As you, Sisong Hou, already pointed out, w/o pwrite, we could modify the original file in place as three steps:
First, Compac t, after this, all non referenced bytes removed.
Second, Expand, after this, all bytes are referenced exactly once as source and destination.
Third, Shuffle. This could be implemented as: Pick one remaining block (s_0 (source), d_0 (destination), l_0 (length)), find a block which has d_0 as source, (s_1 = d_0, d_1, l_1), ..., until we got s_i = s_0, finish this cycle (limit the length to the minimal length) and remove all (s_j, d_j, min len) from all blocks, this may split a block to two blocks (third blocks with the middle block done). This approach is data move optimal (one read and one write per byte), but it has scale problem: a very small initial blocks number may give a cycle of 1 byte blocks, almost the same as the file size.
We could break the cycle earlier and start from the longest block to keep the block number small:
Remove ID blocks (or from starts, only add non ID blocks), and maintain the blocks as ordered map source => (dest, len) and ordered set (len, source).
While there are non ID blocks, pick a block (s, d, l) with largest l, remove it from the blocks.
If [s, s + l) intersects [d, d + l) empty, swap (s, s + l) with (d, d + l), and replace all [d, d+l) in the blocks' source to [s, s + l) accordingly.
If [s, s + l) and [d, d + l) has intersection, every block in the remaining blocks has non source bytes in this intersection range. We could move [s, s + l) to [d, d + l) and move the non intersection range in d to s, and update the source references accordingly.
For example, assume s < d and s + l > d,
permute the data [s ... d ... s + l ... d + l) to [ s + l ... d + l, s ... s + l], and replace all source bytes in [s + l, d + l) to [s, d).
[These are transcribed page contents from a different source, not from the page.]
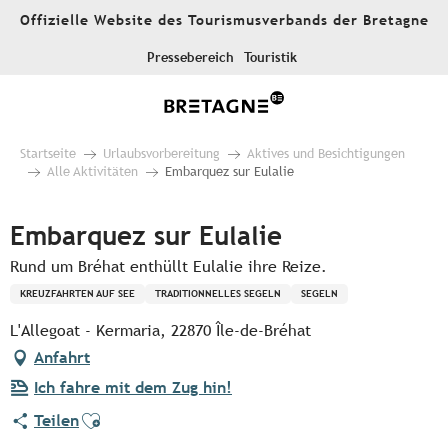
Aller
Offizielle Website des Tourismusverbands der Bretagne
au
contenu
Pressebereich
Touristik
principal
Startseite
Urlaubsvorbereitung
Aktives und Besichtigungen
Alle Aktivitäten
Embarquez sur Eulalie
Embarquez sur Eulalie
Rund um Bréhat enthüllt Eulalie ihre Reize.
KREUZFAHRTEN AUF SEE
TRADITIONNELLES SEGELN
SEGELN
L'Allegoat - Kermaria, 22870 Île-de-Bréhat
Anfahrt
Ich fahre mit dem Zug hin!
Ajouter aux favoris
Teilen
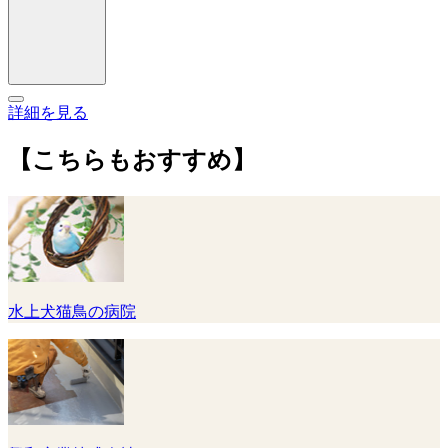
詳細を見る
【こちらもおすすめ】
水上犬猫鳥の病院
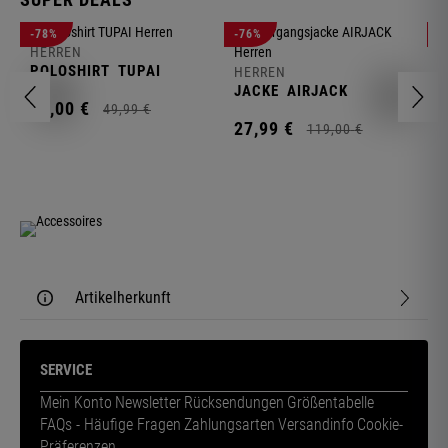
-78%
-76%
-
HERREN
H
POLOSHIRT
TUPAI
C
HERREN
JACKE
AIRJACK
11,
00
€
1
49,
99
€
27,
99
€
119,
00
€
Artikelherkunft
SERVICE
Mein Konto
Newsletter
Rücksendungen
Größentabelle
FAQs - Häufige Fragen
Zahlungsarten
Versandinfo
Cookie-
Präferenzen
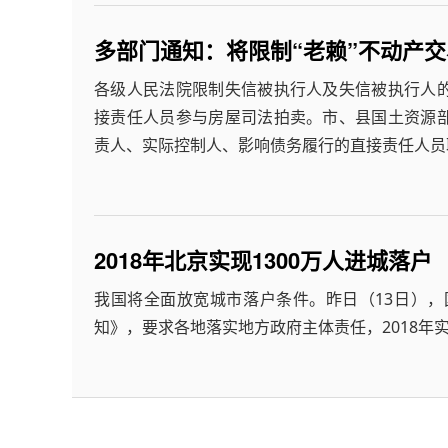
多部门通知：将限制“老赖”不动产交
各级人民法院限制失信被执行人及失信被执行人
接责任人员参与房屋司法拍卖。市、县国土资源
责人、实际控制人、影响债务履行的直接责任人员
2018年北京实现1300万人进城落户
我国将全面放宽城市落户条件。昨日（13日），
知》，要求各地落实地方政府主体责任，2018年实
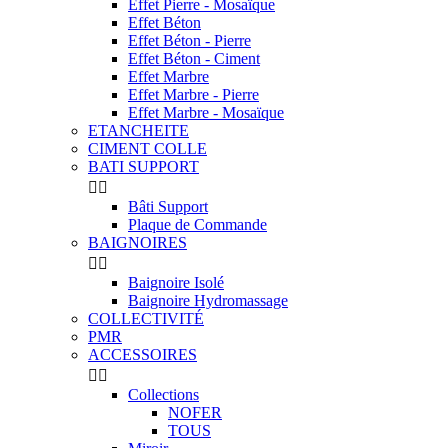
Effet Pierre - Mosaïque
Effet Béton
Effet Béton - Pierre
Effet Béton - Ciment
Effet Marbre
Effet Marbre - Pierre
Effet Marbre - Mosaïque
ETANCHEITE
CIMENT COLLE
BATI SUPPORT


Bâti Support
Plaque de Commande
BAIGNOIRES


Baignoire Isolé
Baignoire Hydromassage
COLLECTIVITÉ
PMR
ACCESSOIRES


Collections
NOFER
TOUS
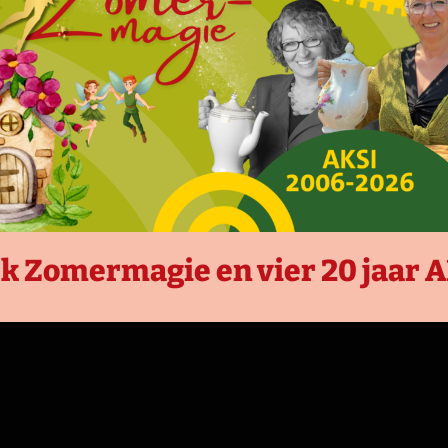
k Zomermagie en vier 20 jaar 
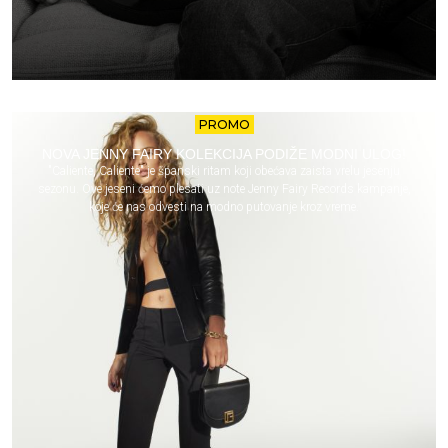
PROMO
NOVA JENNY FAIRY KOLEKCIJA PODIŽE MODNI ULOG!
"Caliente, Caliente" je španski ritam koji obećava zaista vrelu jesenju
sezonu. Ove jeseni ćemo plesati uz note Jenny Fairy Records kampanje,
koje će nas odvesti na modno putovanje kroz vreme.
In all replacement, we may split at most two blocks to at most two blocks. All ID blocks after the replacement should be ignored.
In every step, including the remove after the pick, the blocks number may change at most +1/-2, and block length sum is decreased at least maximal block length and at most twice maximal block length.
It's a little hard to prove the complexity, but i guess it should be O(N * log(S) * log(N) + S * (bytes io)), where S is the initial block length sum, and N is the initial number of blocks.